POJ 2386 深度搜索

Lake Counting
Time Limit: 1000MS   Memory Limit: 65536K
Total Submissions: 26109   Accepted: 13115

Description

Due to recent rains, water has pooled in various places in Farmer John's field, which is represented by a rectangle of N x M (1 <= N <= 100; 1 <= M <= 100) squares. Each square contains either water ('W') or dry land ('.'). Farmer John would like to figure out how many ponds have formed in his field. A pond is a connected set of squares with water in them, where a square is considered adjacent to all eight of its neighbors. 
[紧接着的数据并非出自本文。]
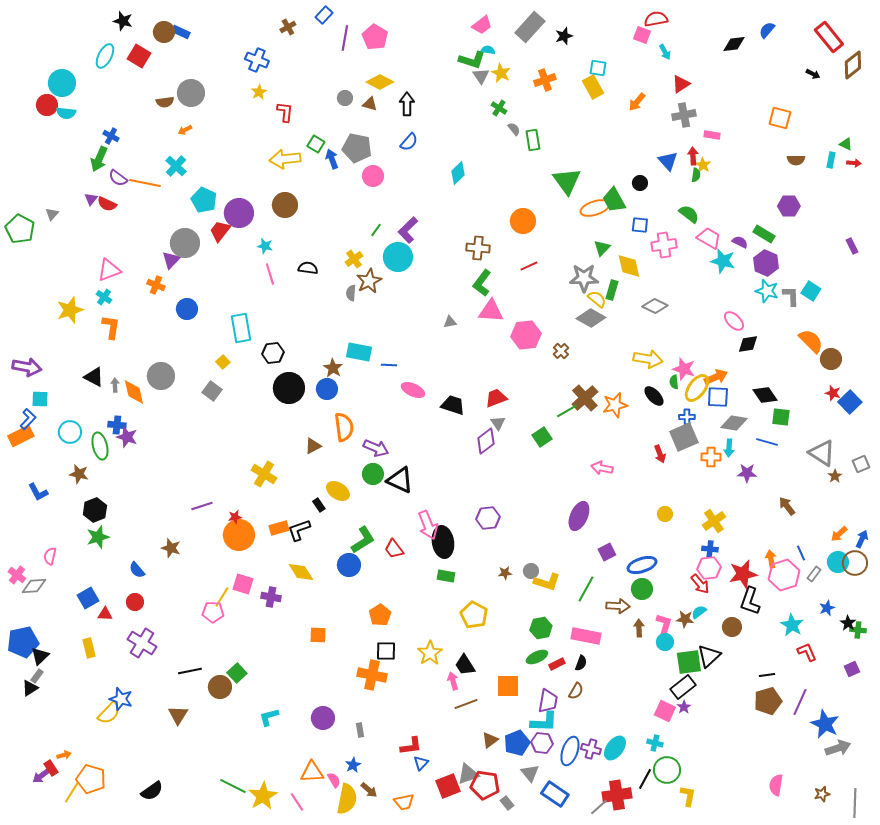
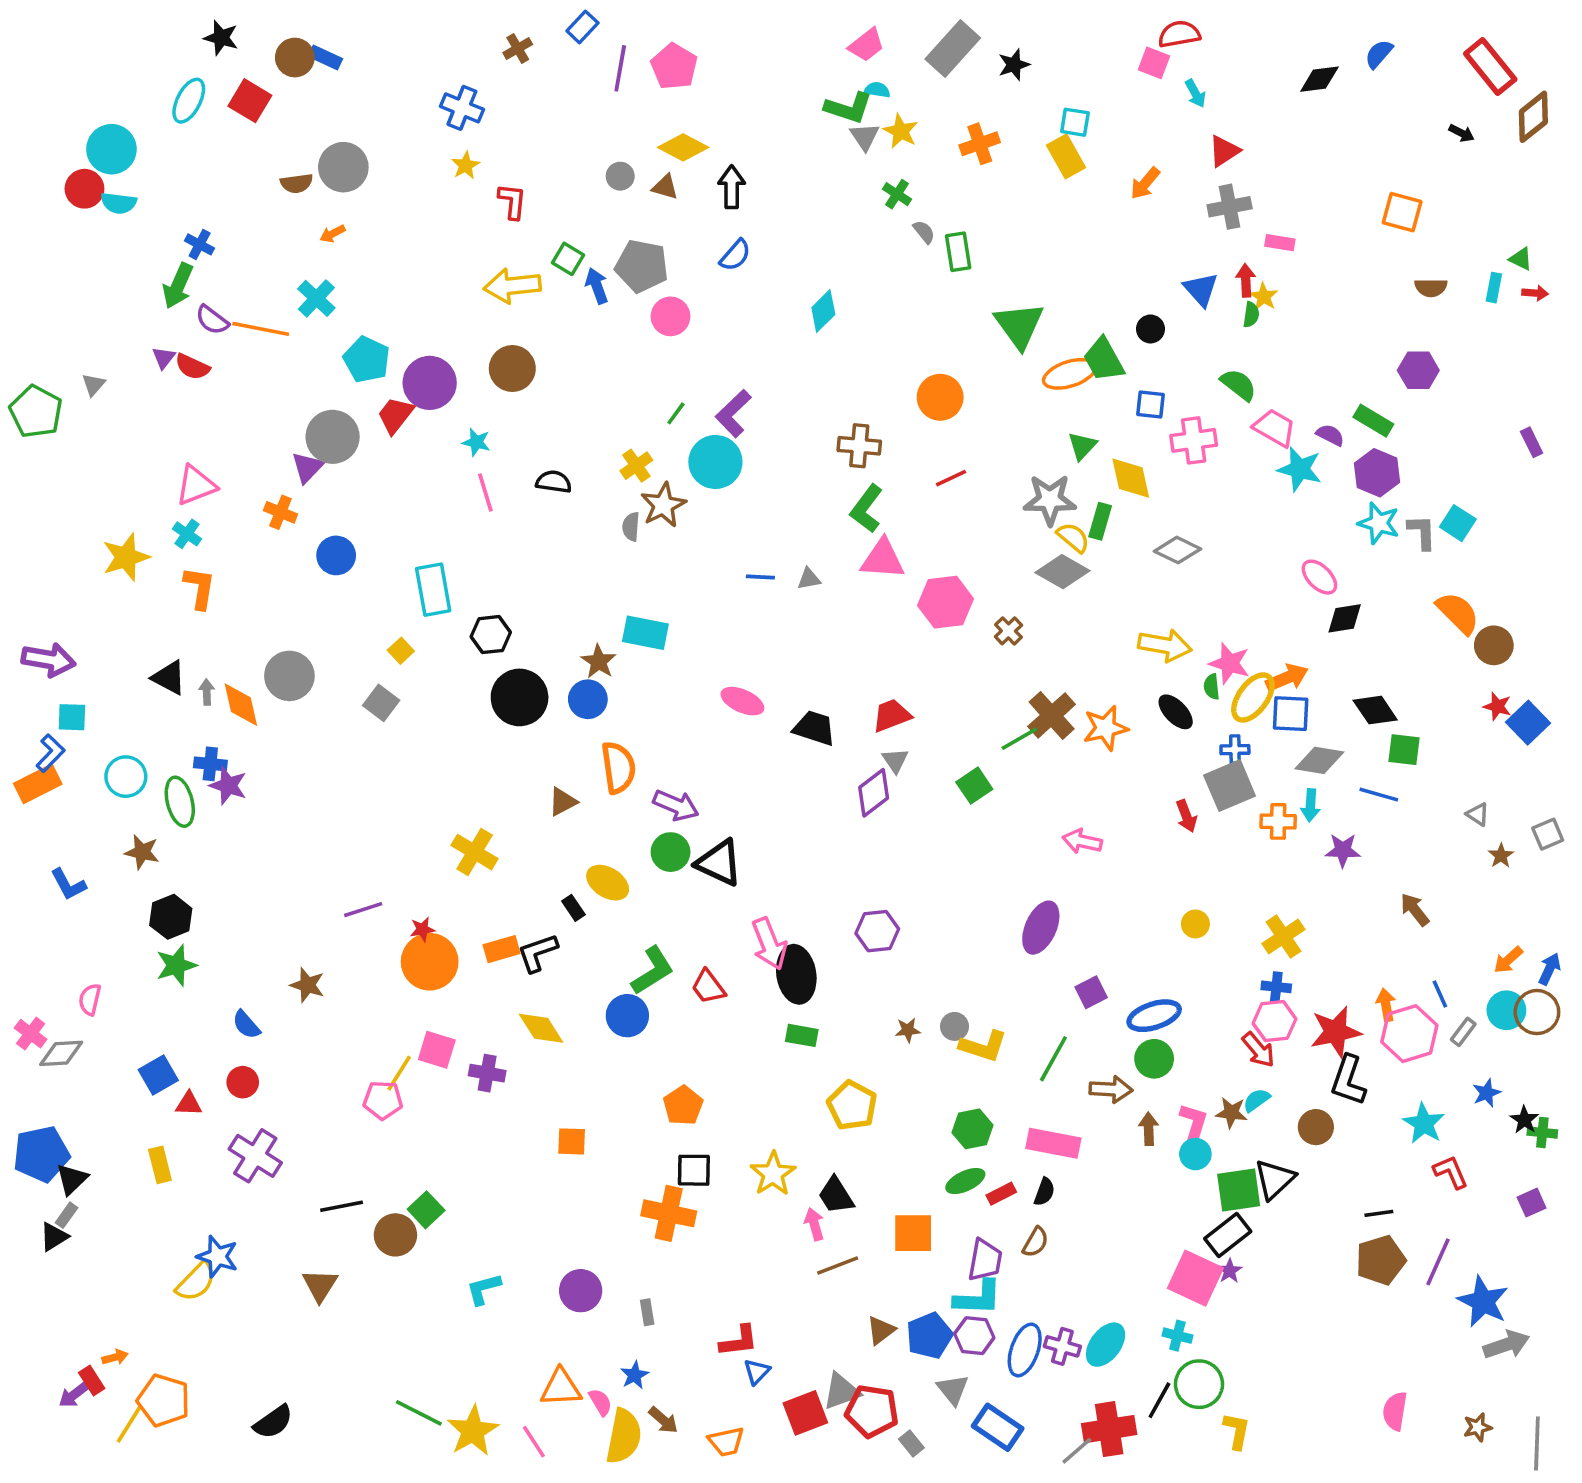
blue line: (389, 365) -> (760, 577), moved
gray triangle: (822, 453) -> (1478, 814), size x0.5
pink square: (665, 711) -> (1195, 1278), size x1.4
Given a diagram of Farmer John's field, determine how many ponds he has.

Input

* Line 1: Two space-separated integers: N and M 

* Lines 2..N+1: M characters per line representing one row of Farmer John's field. Each character is either 'W' or '.'. The characters do not have spaces between them.

Output

* Line 1: The number of ponds in Farmer John's field.

Sample Input

10 12
W........WW.
.WWW.....WWW
....WW...WW.
.........WW.
.........W..
..W......W..
.W.W.....WW.
W.W.W.....W.
.W.W......W.
..W.......W.

Sample Output

3

遇到的问题和思路:

       这道题目也是书上的例题。我记得我最初看到这道题目的时候,首先是题目没有看懂,不知道什么叫8面连同,在后来看了题目的代码以后才明白是是要遍历周围的8个方位才对。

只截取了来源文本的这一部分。